Legal Ease, May 11
Sometimes it’s hard having neighbours.
It’s true that a neighbour can be a genuine lifesaver if, say, your house catches fire, or there is a medical emergency and you need someone to help right away.
But sometimes neighbours can be loud and obnoxious and cause all kinds of grief.
The law is fairly clear about behaviour of neighbours. They have to behave in a reasonable way, so as not to cause an unreasonable interference in your use of your property.
An unreasonable interference is known legally as a “nuisance.”
Nuisance is a cause of action you can sue for in court, when your reasonable use of your property is frustrated by someone else’s conduct.
Nuisance can be any sort of interference. For instance, someone can cause a nuisance by playing music too loudly, putting up spy cameras looking directly into your house, or causing bad odours to spread onto your property.
The nuisance must be substantial and be an unreasonable interference.

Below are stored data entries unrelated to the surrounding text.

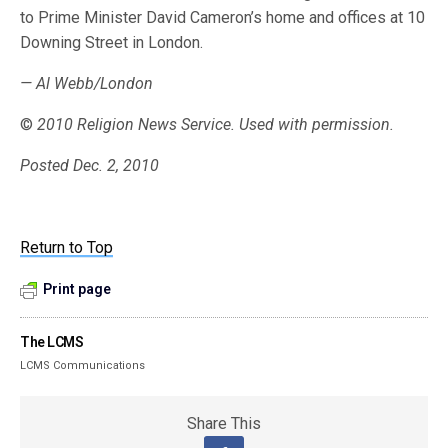
to Prime Minister David Cameron’s home and offices at 10
Downing Street in London.
— Al Webb/London
©
2010 Religion News Service. Used with permission.
Posted Dec. 2, 2010
Return to Top
Print page
The LCMS
LCMS Communications
Share This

These two criteria make nuisance very much a fact-driven type of case. A recent case out of Ontario dealt with a situation where one neighbour complained that another neighbour was so loud that the first neighbour could not use his backyard.
The judge hearing the case listened to both sides and decided that the second neighbour was a bit noisy, but that the second neighbour was only having cook-outs and the usual sort of outdoor parties that were normal for backyards.
As a result, there was no nuisance; the behaviour was reasonable in the circumstances.
Nuisance relates to interference with lawful use of property and not the ownership of property. As a result, someone renting property can sue for nuisance.
The simple fact that the one neighbour was “there” before the other is not a defence to nuisance.
If someone builds their home beside a factory, the smells and noise of the factory may still cause a substantial interference in the reasonable use of the house, depending on the facts.
Neither is “lawful use” necessarily a defence to nuisance. The construction of a new factory near houses may be legal according to zoning laws, but may still constitute a nuisance to those houses.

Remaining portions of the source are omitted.